Qué palabra tan extraña ahora.
Los recuerdos la invadieron: las mentiras, las excusas nocturnas, los recibos de un apartamento secreto y, finalmente, aquel día en que vio a Ruth salir de allí, ajustándose la blusa como si fuera dueña de todo lo que Cristina había construido.
Incluido su marido.
Unos golpes en la ventana la hicieron retroceder.
Damian estaba allí de pie, con un traje impecable y esa sonrisa segura y ensayada.
A su lado, Ruth lucía elegante y sofisticada, su presencia se hacía notar sin necesidad de pronunciar palabra.
—¿Nos vamos? —preguntó Damián.
Cristina salió con calma.
“No querría retrasar el día más importante de tu vida.”
Ruth sonrió con sorna.
“Sin rencores, ¿verdad? Esto es mejor para todos.”
Sus ojos se desviaron deliberadamente hacia el vientre de Cristina.
“Ahora tienes… otras prioridades.”
Cristina no reaccionó.
—Tienes razón —dijo en voz baja—. Las prioridades cambian.
Pero algo en su tono hizo que Ruth dudara.
Dentro del juzgado, la tensión era palpable.

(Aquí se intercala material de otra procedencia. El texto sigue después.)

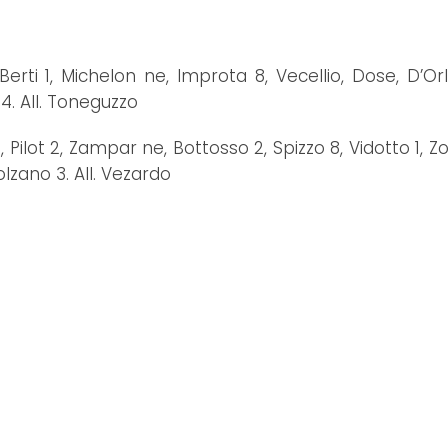
Berti 1, Michelon ne, Improta 8, Vecellio, Dose, D’Or
4. All. Toneguzzo
Pilot 2, Zampar ne, Bottosso 2, Spizzo 8, Vidotto 1, Zo
lzano 3. All. Vezardo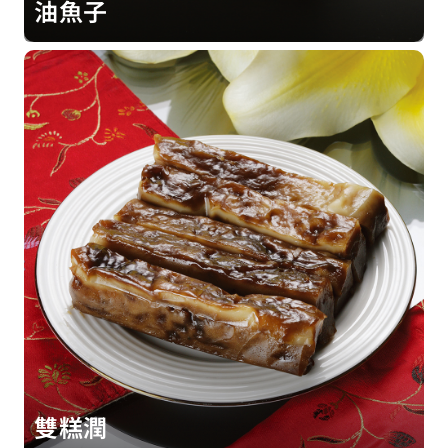
油魚子
雙糕潤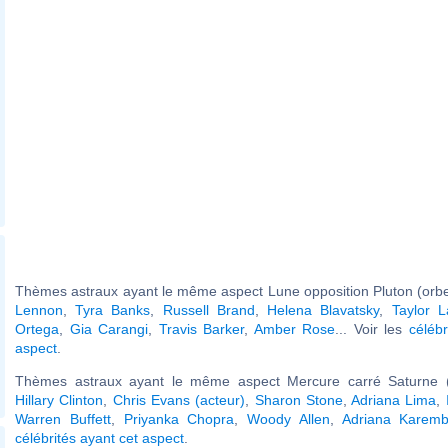
Thèmes astraux ayant le même aspect Lune opposition Pluton (orbe
Lennon
,
Tyra Banks
,
Russell Brand
,
Helena Blavatsky
,
Taylor L
Ortega
,
Gia Carangi
,
Travis Barker
,
Amber Rose
... Voir les
célébr
aspect
.
Thèmes astraux ayant le même aspect Mercure carré Saturne (
Hillary Clinton
,
Chris Evans (acteur)
,
Sharon Stone
,
Adriana Lima
,
Warren Buffett
,
Priyanka Chopra
,
Woody Allen
,
Adriana Karem
célébrités ayant cet aspect
.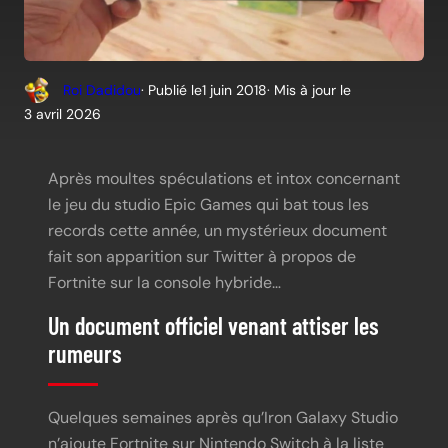
Roi Dadidou
· Publié le
1 juin 2018
· Mis à jour le
3 avril 2026
Après moultes spéculations et intox concernant
le jeu du studio Epic Games qui bat tous les
records cette année, un mystérieux document
fait son apparition sur Twitter à propos de
Fortnite sur la console hybride…
Un document officiel venant attiser les
rumeurs
Quelques semaines après qu’Iron Galaxy Studio
n’ajoute Fortnite sur Nintendo Switch à la liste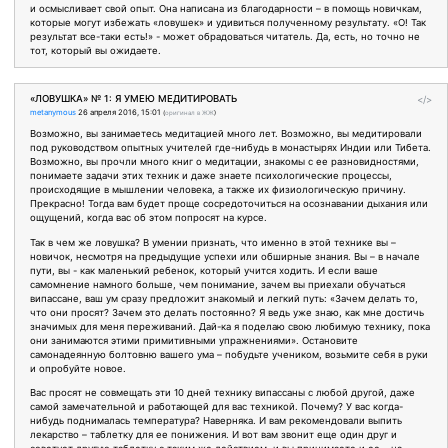
и осмысливает свой опыт. Она написана из благодарности – в помощь новичкам,
которые могут избежать «ловушек» и удивиться полученному результату. «О! Так
результат все-таки есть!» - может обрадоваться читатель. Да, есть, но точно не
тот, который вы ожидаете.
«ЛОВУШКА» № 1: Я УМЕЮ МЕДИТИРОВАТЬ
</>
metanymous
26 апреля 2016, 15:01
(
оригинал в ЖЖ
)
Возможно, вы занимаетесь медитацией много лет. Возможно, вы медитировали
под руководством опытных учителей где-нибудь в монастырях Индии или Тибета.
Возможно, вы прочли много книг о медитации, знакомы с ее разновидностями,
понимаете задачи этих техник и даже знаете психологические процессы,
происходящие в мышлении человека, а также их физиологическую причину.
Прекрасно! Тогда вам будет проще сосредоточиться на осознавании дыхания или
ощущений, когда вас об этом попросят на курсе.
Так в чем же ловушка? В умении признать, что именно в этой технике вы –
новичок, несмотря на предыдущие успехи или обширные знания. Вы – в начале
пути, вы - как маленький ребенок, который учится ходить. И если ваше
самомнение намного больше, чем понимание, зачем вы приехали обучаться
випассане, ваш ум сразу предложит знакомый и легкий путь: «Зачем делать то,
что они просят? Зачем это делать постоянно? Я ведь уже знаю, как мне достичь
значимых для меня переживаний. Дай-ка я поделаю свою любимую технику, пока
они занимаются этими примитивными упражнениями». Остановите
самонадеянную болтовню вашего ума – побудьте учеником, возьмите себя в руки
и опробуйте новое.
Вас просят не совмещать эти 10 дней технику випассаны с любой другой, даже
самой замечательной и работающей для вас техникой. Почему? У вас когда-
нибудь поднималась температура? Наверняка. И вам рекомендовали выпить
лекарство – таблетку для ее понижения. И вот вам звонит еще один друг и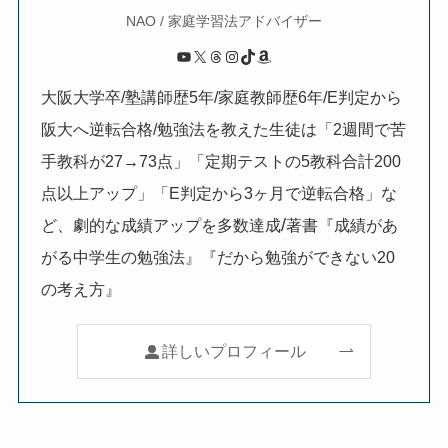
NAO / 家庭学習法アドバイザー
YouTube
X
Threads
Instagram
TikTok
Amazon
大阪大学卒/塾講師歴5年/家庭教師歴6年/E判定から
阪大へ逆転合格/勉強法を教えた生徒は「2週間で苦
手教科が27→73点」「定期テストの5教科合計200
点以上アップ」「E判定から3ヶ月で逆転合格」な
/
ど、劇的な成績アップを多数達成
著書『成績があ
がる中学生の勉強法』『だから勉強ができない20
の考え方』
詳しいプロフィール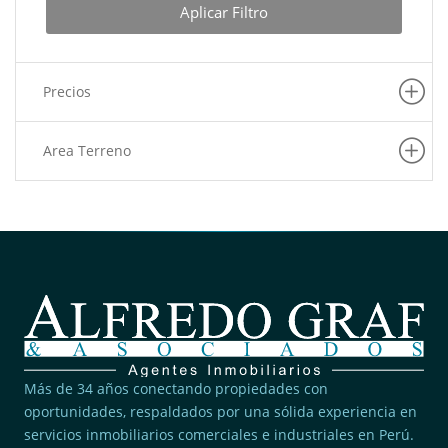
Aplicar Filtro
Precios
Area Terreno
Más de 34 años conectando propiedades con
oportunidades, respaldados por una sólida experiencia en
servicios inmobiliarios comerciales e industriales en Perú.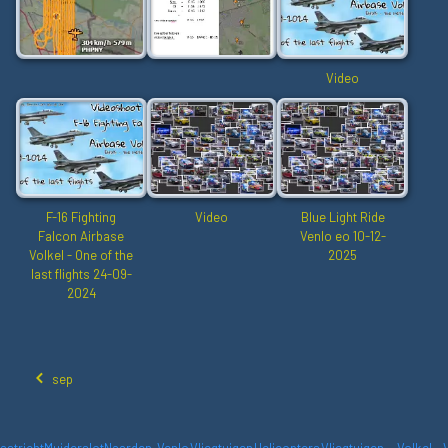
Video
F-16 Fighting
Video
Blue Light Ride
Falcon Airbase
Venlo eo 10-12-
Volkel - One of the
2025
last flights 24-09-
2024
sep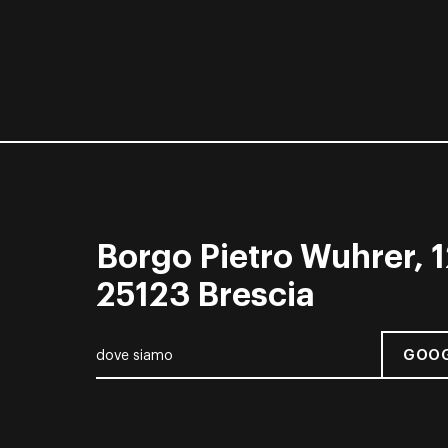
Borgo Pietro Wuhrer, 1
25123 Brescia
GOOG
dove siamo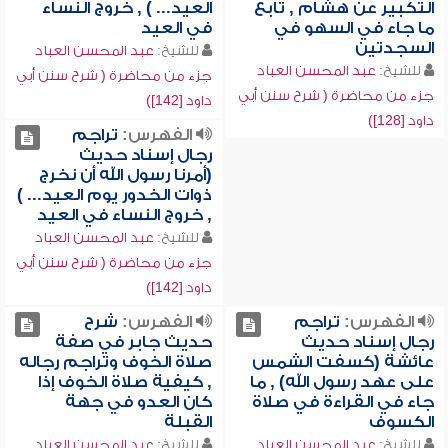
التكبير عن هشام , تابع
العيد... ) , خروج النساء
ما جاء في السهو في
في العيد
السجدتين
للشيخ:
عبد المحسن العباد
للشيخ:
عبد المحسن العباد
جزء من محاضرة ( شرح سنن أبي
جزء من محاضرة ( شرح سنن أبي
داود [142])
داود [128])
الفهرس:
تراجم
رجال إسناد حديث
(أمرنا رسول الله أن نخرج
ذوات الخدور يوم العيد... )
, خروج النساء في العيد
للشيخ:
عبد المحسن العباد
جزء من محاضرة ( شرح سنن أبي
داود [142])
الفهرس:
تراجم
الفهرس:
شرح
رجال إسناد حديث
حديث جابر في صفة
عائشة (كسفت الشمس
صلاة الخوف وتراجم رجاله
على عهد رسول الله) , ما
, كيفية صلاة الخوف إذا
جاء في القراءة في صلاة
كان العدو في جهة
الكسوف
القبلة
للشيخ:
عبد المحسن العباد
للشيخ:
عبد المحسن العباد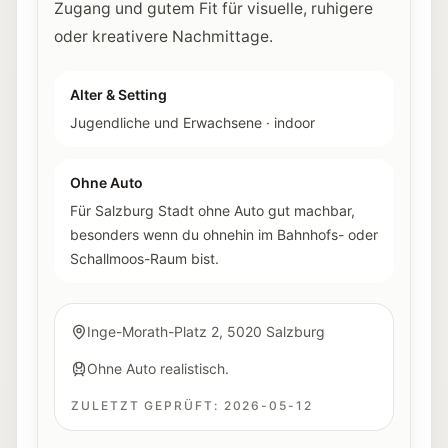
Zugang und gutem Fit für visuelle, ruhigere
oder kreativere Nachmittage.
Alter & Setting
Jugendliche und Erwachsene
·
indoor
Ohne Auto
Für Salzburg Stadt ohne Auto gut machbar,
besonders wenn du ohnehin im Bahnhofs- oder
Schallmoos-Raum bist.
Inge-Morath-Platz 2, 5020 Salzburg
Ohne Auto realistisch.
ZULETZT GEPRÜFT:
2026-05-12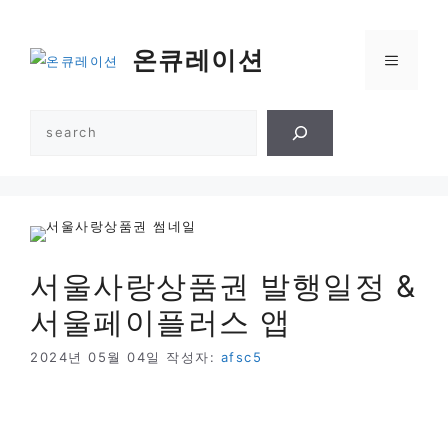
컨
텐
온큐레이션
메
츠
로
건
뉴
검
너
색
뛰
기
서울사랑상품권 발행일정 &
서울페이플러스 앱
2024년 05월 04일
작성자:
afsc5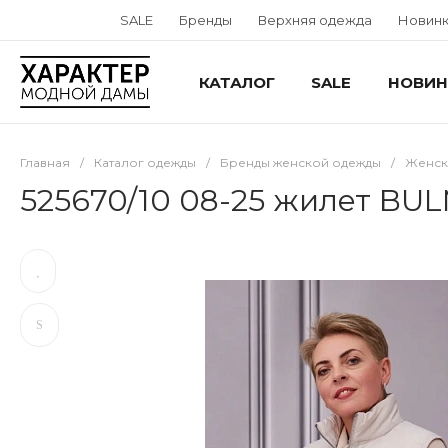
SALE
Бренды
Верхняя одежда
Новин
КАТАЛОГ
SALE
НОВИН
Главная
/
Каталог одежды
/
Бренды женской одежды
/
Женск
525670/10 08-25 жилет BU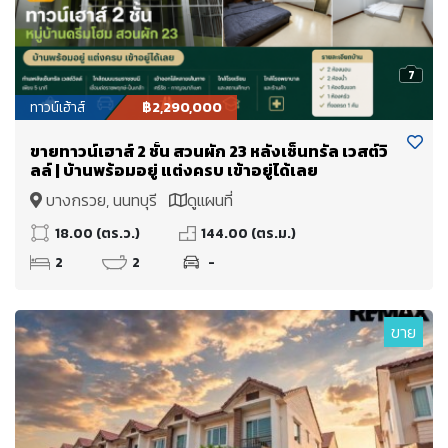
7
ทาวน์เฮ้าส์
฿2,290,000
ขายทาวน์เฮาส์ 2 ชั้น สวนผัก 23 หลังเซ็นทรัล เวสต์วิ
ลล์ | บ้านพร้อมอยู่ แต่งครบ เข้าอยู่ได้เลย
บางกรวย, นนทบุรี
ดูแผนที่
18.00 (ตร.ว.)
144.00 (ตร.ม.)
2
2
-
ขาย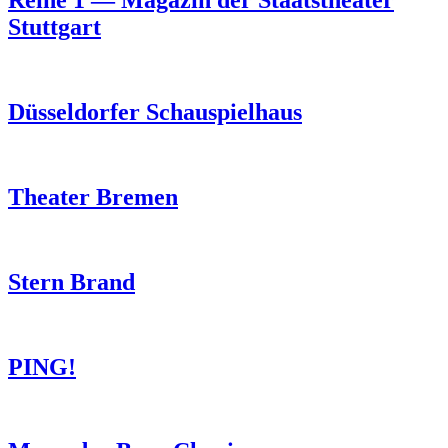
Reihe 1 — Magazin der Staatstheater
Stuttgart
Düsseldorfer Schauspielhaus
Theater Bremen
Stern Brand
PING!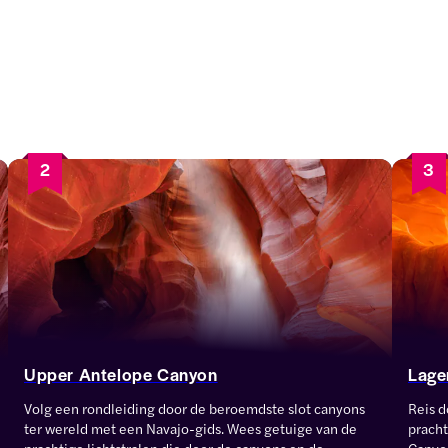
2
3
Upper Antelope Canyon
Lage
Volg een rondleiding door de beroemdste slot canyons 
Reis d
ter wereld met een Navajo-gids. Wees getuige van de 
prach
prachtige lichtstralen die door de canyons en de 
Canyon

Para cuando llegaron a la sala del tribunal, Cristina sintió que su bebé se movía dentro de ella, como si incluso él supiera que algo importante estaba a punto de suceder.
Esto no fue un final.
Fue un comienzo.
El juez dio inicio al procedimiento.
Damian confirmó el divorcio con total seguridad, imaginando ya su nueva vida.